Obituaries - Miami-Dade

Paul Joseph Smith, 1964-2012

Palmetto High band director dies of cancer just days after his wedding

 

A new husband and dad succumbs to a fast-moving cancer less than two weeks after his wedding.

ebrecher@MiamiHerald.com

Eight years ago, a young widow named Lisa Judy approached Paul Smith, Palmetto High School’s trombone-playing band director, at church and asked him to teach the instrument to her young son, Wade.

Smith, who played with two ensembles at Kendall United Methodist Church, agreed.

Lessons led to love. A family formed. And on Oct. 6 at the same church, Wade Morgan Judy played with members of the University of Miami Frost School of Music’s trombone choir during Paul and Lisa’s wedding.

The ring bearer carried the teddy bear in which Smith had hidden an engagement ring when he proposed in 2007.

On Saturday, the couple’s loved ones will again gather at the church — for Paul Joseph Smith’s funeral. He died on Oct. 18 of a fast-spreading cancer that started in his kidneys. He was 48.

After getting the diagnosis in April, Smith reluctantly resigned from the Palmetto faculty after 15 years, his wife said.

Smith, born June 15, 1964 in Lincoln, Neb., regularly taught marching band, symphonic band, concert band and jazz band at Palmetto, at times adding guitar and chorus, even though he wasn’t a vocalist.

“Paul volunteered in an emergency situation when [the chorus teacher] retired,’’ said Robert Longfield, music department chairman and Smith’s longtime officemate. “That’s the kind of person he was.’’

Smith’s Marching Panthers played at Palmetto football games, the annual Martin Luther King Day parade in Perrine and the Christmas parade at The Falls, Longfield said. They played at Disney World and at two college bowl games: the Champs Sports Bowl in Orlando, and the Cotton Bowl in Dallas.

On New Year’s Eve 2003, they played with the rock band Phish at the AmericanAirlines Arena.

“He was a much-loved teacher,’’ said Longfield. “Kind, compassionate, accessible. He was there for the students. Many who have graduated have come back and said to us how much it meant to them to be in the band, and how much they appreciated what he did.’’

Longfield recalls being excited by Smith’s arrival in 1997, even though Smith had never taught before.

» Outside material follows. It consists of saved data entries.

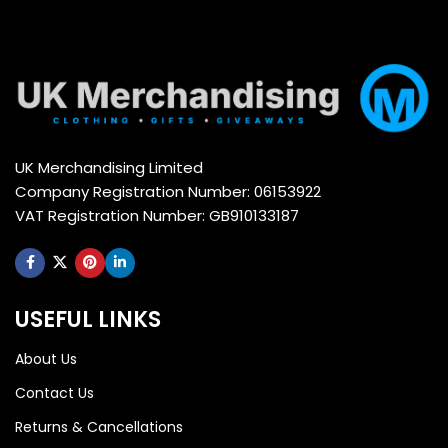
UK Merchandising Limited
Company Registration Number: 06153922
VAT Registration Number: GB910133187
USEFUL LINKS
About Us
Contact Us
Returns & Cancellations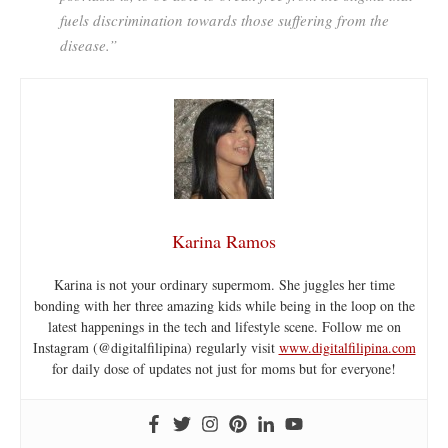
fuels discrimination towards those suffering from the
disease.”
Karina Ramos
Karina is not your ordinary supermom. She juggles her time
bonding with her three amazing kids while being in the loop on the
latest happenings in the tech and lifestyle scene. Follow me on
Instagram (@digitalfilipina) regularly visit
www.digitalfilipina.com
for daily dose of updates not just for moms but for everyone!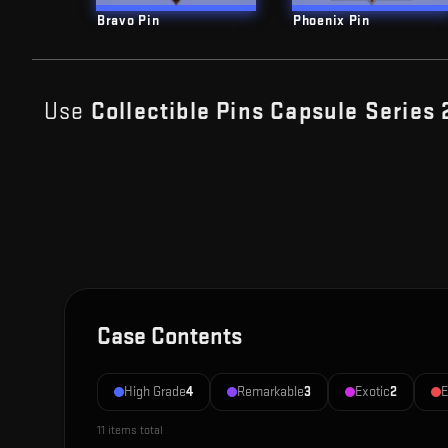
Bravo Pin
Phoenix Pin
Use
Collectible Pins Capsule Series 
Case Contents
High Grade
4
Remarkable
3
Exotic
2
E
11
items total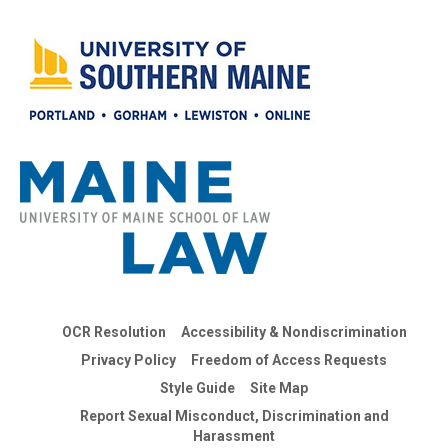
OCR Resolution
Accessibility & Nondiscrimination
Privacy Policy
Freedom of Access Requests
Style Guide
Site Map
Report Sexual Misconduct, Discrimination and
Harassment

“Paul had extensive experience playing professionally,’’ said Longfield, a saxophone player. “I thought his wealth of experience was a tremendous benefit to the students. And he loved it. He could have been playing professionally with Big Bands, but he wanted to be a teacher.’’

Paul Smith hailed from a musical family, said his mother, Ann Marie Smith, a retired teacher whose husband, a nuclear scientist, died in 2006. Paul got his first trombone in the fifth grade from his grandfather, a high-school band director in Nebraska.

Wade still plays that instrument.

“Paul started piano in third grade,’’ his mother said. “There was never any doubt he was going to be in band.’’

By middle school, the family was living in Plainfield, Ill., which had an “outstanding’’ school music program, Ann Smith said.

Smith won several performance awards in high school and was first chair in the all-state music program’s honors band two years in a row. He also played with the Greater Chicago Youth Symphony Orchestra.

Smith, an ardent Nebraska Cornhuskers fan, earned degrees in music education and trombone performance at DePaul University, where he played with the DePaul Blue Demons basketball band. In 1985, he performed with the All-American College Marching Band at President Ronald Reagan’s second inauguration.